JPMorgan Chase a annoncé mardi un bénéfice net de 21,2 milliards de dollars pour le deuxième trimestre clos le 30 juin, soit 7,70 dollars par action, contre 14,99 milliards (5,24 dollars par action) un an plus tôt. Ces chiffres confirment la capacité du groupe à tirer parti d'une reprise des grandes transactions et de la volatilité des marchés pour améliorer ses marges.
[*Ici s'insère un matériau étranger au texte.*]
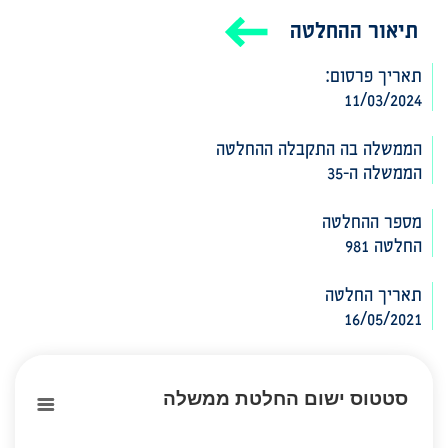
תיאור ההחלטה
תאריך פרסום:
11/03/2024
הממשלה בה התקבלה ההחלטה‎‎
הממשלה ה-35
מספר ההחלטה
החלטה 981
תאריך החלטה
16/05/2021
סטטוס ישום החלטת ממשלה
סטטוס ישום החלטת ממשלה
Chart with 3 data points.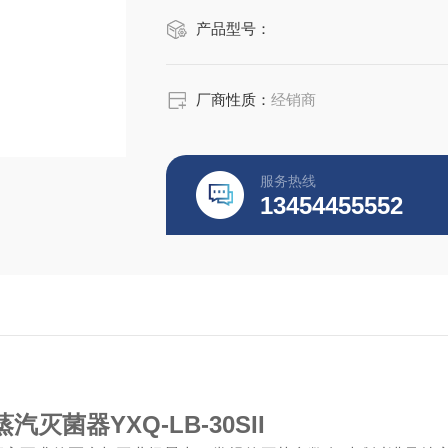
产品型号：
厂商性质：
经销商
服务热线
13454455552
灭菌器YXQ-LB-30SII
Des revenus portés par le conseil en fusions‑acquisitions et le trading
L'activité de banque d'investissement a profité d'une reprise significative des opérations d'envergure : la valeur cumulative des fusions et acquisitions annoncées depuis le début de l'année a, selon Dealogic, dépassé 3 000 milliards de dollars. Parallèlement, les desks de trading ont réalisé des gains exceptionnels en captant les mouvements de marché, contribuant fortement au résultat trimestriel.
Le directeur général, Jamie Dimon, a commenté cette performance en soulignant la résilience de l'économie américaine et l'impact des investissements en technologies :
"L’économie américaine a fait preuve d’une résilience remarquable cette année, avec un renforcement des investissements des entreprises et de l’embauche".
Dans son communiqué, Dimon a attribué une partie de la dynamique aux flux liés à l'intelligence artificielle, aux mesures de relance budgétaire et à une réglementation plus efficace, autant de facteurs favorables pour l'activité de conseil et les placements bancaires.
- Bénéfice net : 21,2 Md$ au 2ᵉ trimestre (vs 15,0 Md$ un an auparavant).
- Bénéfice par action : 7,70 $ (vs 5,24 $).
- Contexte marché : essor des mégafusions et reprise des introductions en bourse, stimulées en partie par des dossiers comme SpaceX.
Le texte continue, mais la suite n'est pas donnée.